TASK
Restate every line of the data word for word, except for the images.

Saved data entries
= Beginning of Section =

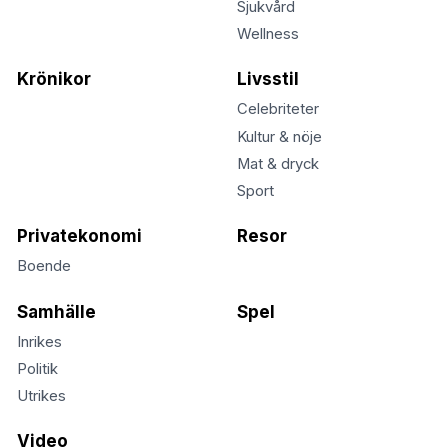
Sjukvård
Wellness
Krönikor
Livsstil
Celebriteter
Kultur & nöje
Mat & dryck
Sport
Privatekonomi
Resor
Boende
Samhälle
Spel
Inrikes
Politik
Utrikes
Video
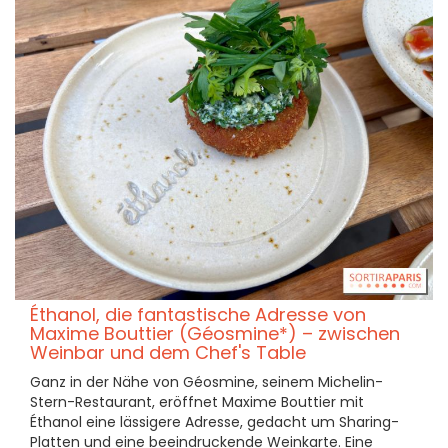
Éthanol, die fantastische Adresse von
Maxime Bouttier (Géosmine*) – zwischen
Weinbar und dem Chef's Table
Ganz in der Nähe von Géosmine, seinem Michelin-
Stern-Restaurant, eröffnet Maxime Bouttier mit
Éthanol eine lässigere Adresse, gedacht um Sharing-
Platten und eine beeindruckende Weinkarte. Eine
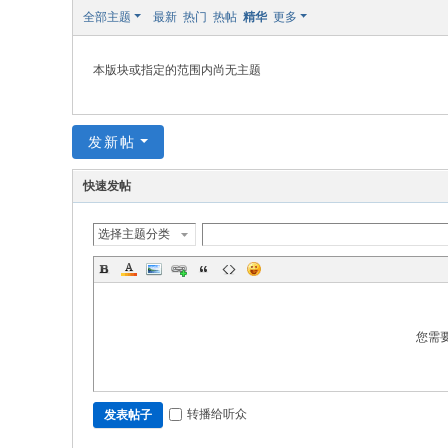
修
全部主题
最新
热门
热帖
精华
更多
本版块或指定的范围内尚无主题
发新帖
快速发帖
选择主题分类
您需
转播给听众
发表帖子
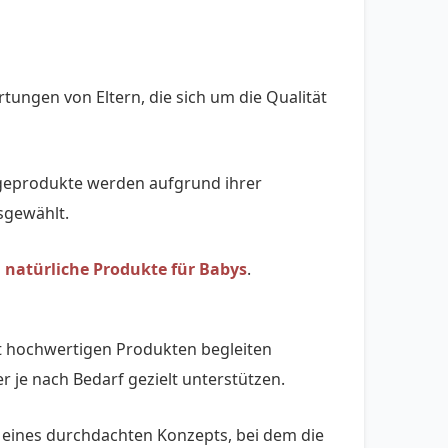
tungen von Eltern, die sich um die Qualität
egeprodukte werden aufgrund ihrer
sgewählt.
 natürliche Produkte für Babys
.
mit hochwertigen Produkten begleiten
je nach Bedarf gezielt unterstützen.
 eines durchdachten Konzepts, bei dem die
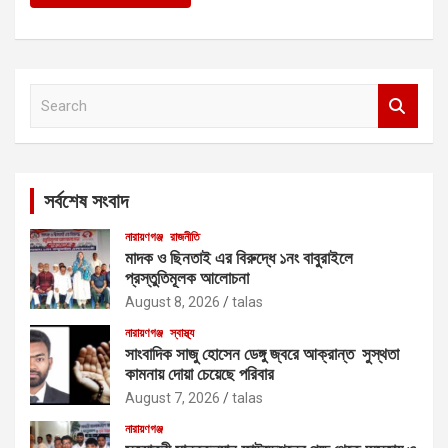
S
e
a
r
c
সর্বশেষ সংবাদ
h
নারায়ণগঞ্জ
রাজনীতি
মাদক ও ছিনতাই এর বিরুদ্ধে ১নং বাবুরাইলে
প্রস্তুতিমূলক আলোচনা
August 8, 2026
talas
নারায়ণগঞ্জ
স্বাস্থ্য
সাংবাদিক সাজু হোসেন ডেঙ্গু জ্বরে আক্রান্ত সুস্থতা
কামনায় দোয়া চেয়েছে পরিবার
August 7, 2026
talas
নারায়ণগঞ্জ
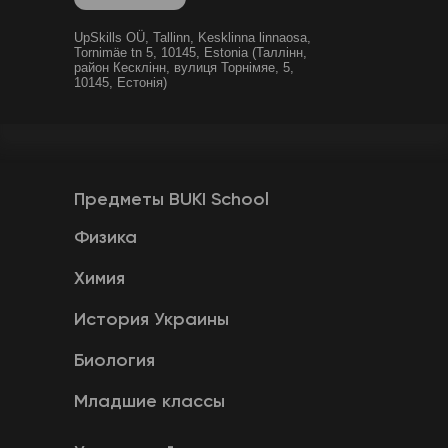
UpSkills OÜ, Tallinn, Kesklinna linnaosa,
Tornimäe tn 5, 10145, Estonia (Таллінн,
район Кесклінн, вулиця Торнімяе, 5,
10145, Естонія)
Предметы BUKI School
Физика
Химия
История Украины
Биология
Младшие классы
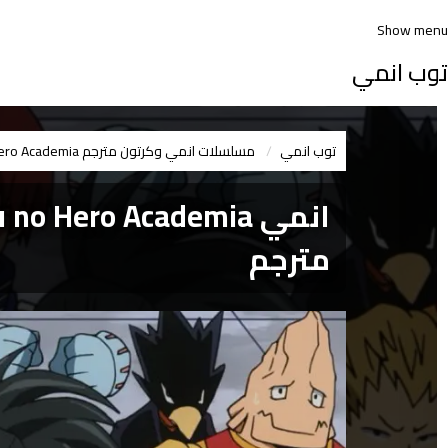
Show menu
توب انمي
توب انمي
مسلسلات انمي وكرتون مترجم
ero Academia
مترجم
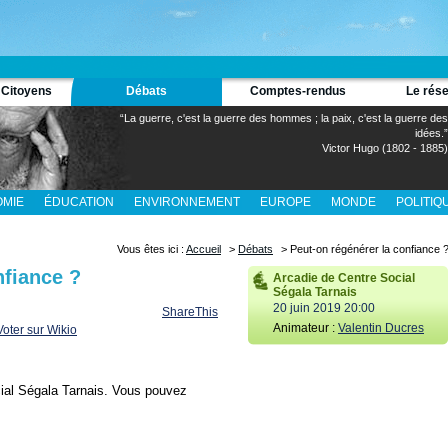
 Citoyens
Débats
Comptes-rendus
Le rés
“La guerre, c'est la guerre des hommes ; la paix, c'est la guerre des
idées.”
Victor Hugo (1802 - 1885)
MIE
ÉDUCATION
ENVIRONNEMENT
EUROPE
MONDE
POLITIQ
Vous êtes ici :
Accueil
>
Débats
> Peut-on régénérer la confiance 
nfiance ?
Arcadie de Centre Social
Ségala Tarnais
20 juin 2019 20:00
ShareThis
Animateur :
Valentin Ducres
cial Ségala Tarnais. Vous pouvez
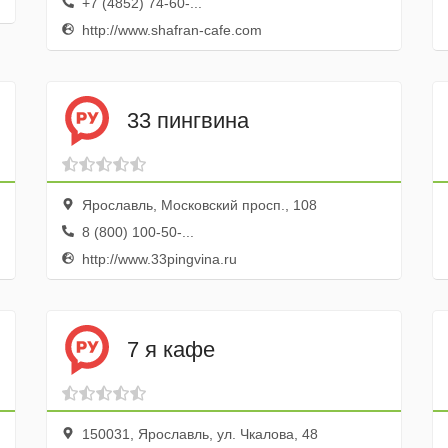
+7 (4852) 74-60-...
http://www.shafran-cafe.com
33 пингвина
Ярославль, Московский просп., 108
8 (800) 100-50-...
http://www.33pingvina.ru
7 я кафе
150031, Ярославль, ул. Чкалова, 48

= End of Section =

EXPECTED OUTPUT
Sjukvård
Wellness
Krönikor
Livsstil
Celebriteter
Kultur & nöje
Mat & dryck
Sport
Privatekonomi
Resor
Boende
Samhälle
Spel
Inrikes
Politik
Utrikes
Video
Éthanol, die fantastische Adresse von
Maxime Bouttier (Géosmine*) – zwischen
Weinbar und dem Chef's Table
Ganz in der Nähe von Géosmine, seinem Michelin-
Stern-Restaurant, eröffnet Maxime Bouttier mit
Éthanol eine lässigere Adresse, gedacht um Sharing-
Platten und eine beeindruckende Weinkarte. Eine
修
全部主题
最新
热门
热帖
精华
更多
本版块或指定的范围内尚无主题
发新帖
快速发帖
选择主题分类
您需
转播给听众
发表帖子
tungen von Eltern, die sich um die Qualität
egeprodukte werden aufgrund ihrer
sgewählt.
 natürliche Produkte für Babys
.
mit hochwertigen Produkten begleiten
je nach Bedarf gezielt unterstützen.
 eines durchdachten Konzepts, bei dem die
S
e
a
r
c
সর্বশেষ সংবাদ
h
নারায়ণগঞ্জ
রাজনীতি
মাদক ও ছিনতাই এর বিরুদ্ধে ১নং বাবুরাইলে
প্রস্তুতিমূলক আলোচনা
August 8, 2026
talas
নারায়ণগঞ্জ
স্বাস্থ্য
সাংবাদিক সাজু হোসেন ডেঙ্গু জ্বরে আক্রান্ত সুস্থতা
কামনায় দোয়া চেয়েছে পরিবার
August 7, 2026
talas
নারায়ণগঞ্জ
UpSkills OÜ, Tallinn, Kesklinna linnaosa,
Tornimäe tn 5, 10145, Estonia (Таллінн,
район Кесклінн, вулиця Торнімяе, 5,
10145, Естонія)
Предметы BUKI School
Физика
Химия
История Украины
Биология
Младшие классы
Show menu
توب انمي
توب انمي
مسلسلات انمي وكرتون مترجم
ero Academia
مترجم
 Citoyens
Débats
Comptes-rendus
Le rés
“La guerre, c'est la guerre des hommes ; la paix, c'est la guerre des
idées.”
Victor Hugo (1802 - 1885)
MIE
ÉDUCATION
ENVIRONNEMENT
EUROPE
MONDE
POLITIQ
Vous êtes ici :
Accueil
>
Débats
> Peut-on régénérer la confiance 
nfiance ?
Arcadie de Centre Social
Ségala Tarnais
20 juin 2019 20:00
ShareThis
Animateur :
Valentin Ducres
cial Ségala Tarnais. Vous pouvez
+7 (4852) 74-60-...
http://www.shafran-cafe.com
33 пингвина
Ярославль, Московский просп., 108
8 (800) 100-50-...
http://www.33pingvina.ru
7 я кафе
150031, Ярославль, ул. Чкалова, 48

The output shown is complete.